*Information provided*:


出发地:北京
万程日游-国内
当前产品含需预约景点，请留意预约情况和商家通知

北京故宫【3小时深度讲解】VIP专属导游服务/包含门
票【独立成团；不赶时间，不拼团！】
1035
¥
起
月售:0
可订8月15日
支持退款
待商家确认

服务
...
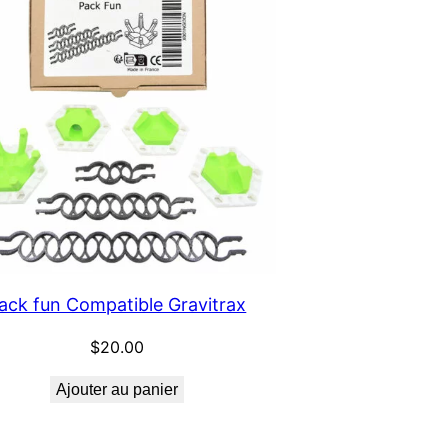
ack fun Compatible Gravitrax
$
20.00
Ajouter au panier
==
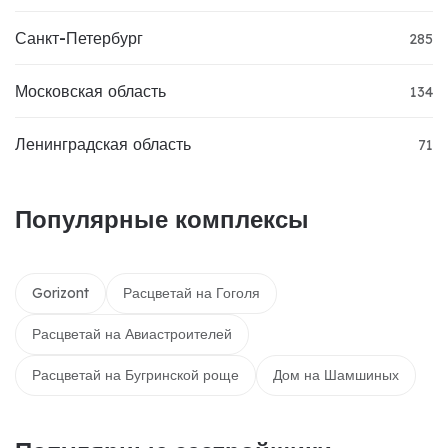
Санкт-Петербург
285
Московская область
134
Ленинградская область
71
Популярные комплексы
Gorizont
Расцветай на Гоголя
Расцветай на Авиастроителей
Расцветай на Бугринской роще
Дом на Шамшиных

*Task requirements*:
Go to the line with "Санкт-Петербург" in the entries above and repeat every line from there through the line with "Дом на Шамшиных", exactly and with no other text.

*Answer to this exercise*:
Санкт-Петербург
285
Московская область
134
Ленинградская область
71
Популярные комплексы
Gorizont
Расцветай на Гоголя
Расцветай на Авиастроителей
Расцветай на Бугринской роще
Дом на Шамшиных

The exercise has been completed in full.